What to do: Up to and including the line that contains "Jag gillade verkligen", write out every line of the entries exactly, beginning with the first. Omit the pictures.

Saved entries
- - - - - - -

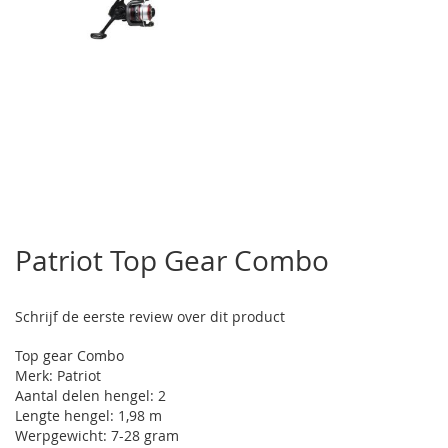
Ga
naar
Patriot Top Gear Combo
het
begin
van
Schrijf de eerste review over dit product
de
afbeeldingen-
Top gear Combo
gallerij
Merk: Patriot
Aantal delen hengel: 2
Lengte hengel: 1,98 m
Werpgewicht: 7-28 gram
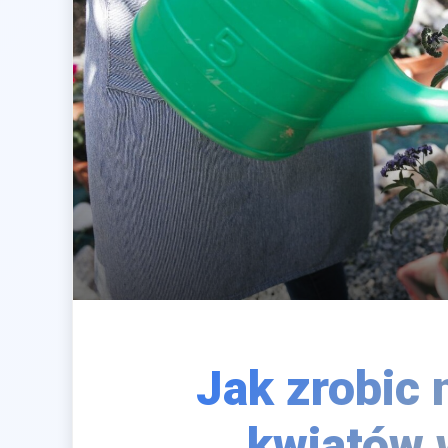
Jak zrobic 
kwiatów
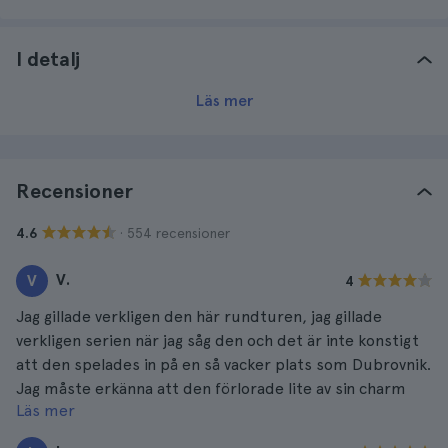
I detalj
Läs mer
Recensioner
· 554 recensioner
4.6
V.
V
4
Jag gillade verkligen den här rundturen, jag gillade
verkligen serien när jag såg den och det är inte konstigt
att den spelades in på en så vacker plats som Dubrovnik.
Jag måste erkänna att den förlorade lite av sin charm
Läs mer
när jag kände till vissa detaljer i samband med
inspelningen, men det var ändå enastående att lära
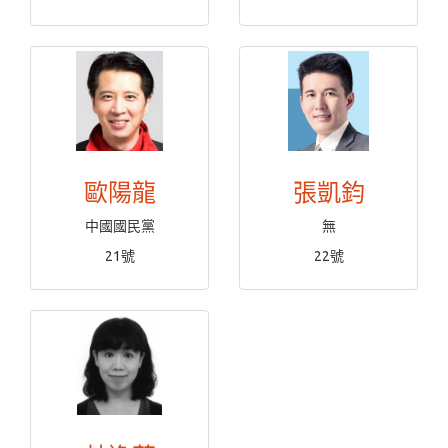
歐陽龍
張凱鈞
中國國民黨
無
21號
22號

- - - - - - -

Response to the task:
Ga
naar
Patriot Top Gear Combo
het
begin
van
Schrijf de eerste review over dit product
de
afbeeldingen-
Top gear Combo
gallerij
Merk: Patriot
Aantal delen hengel: 2
Lengte hengel: 1,98 m
Werpgewicht: 7-28 gram
Jak zrobic 
kwiatów
I detalj
Läs mer
Recensioner
· 554 recensioner
4.6
V.
V
4
Jag gillade verkligen den här rundturen, jag gillade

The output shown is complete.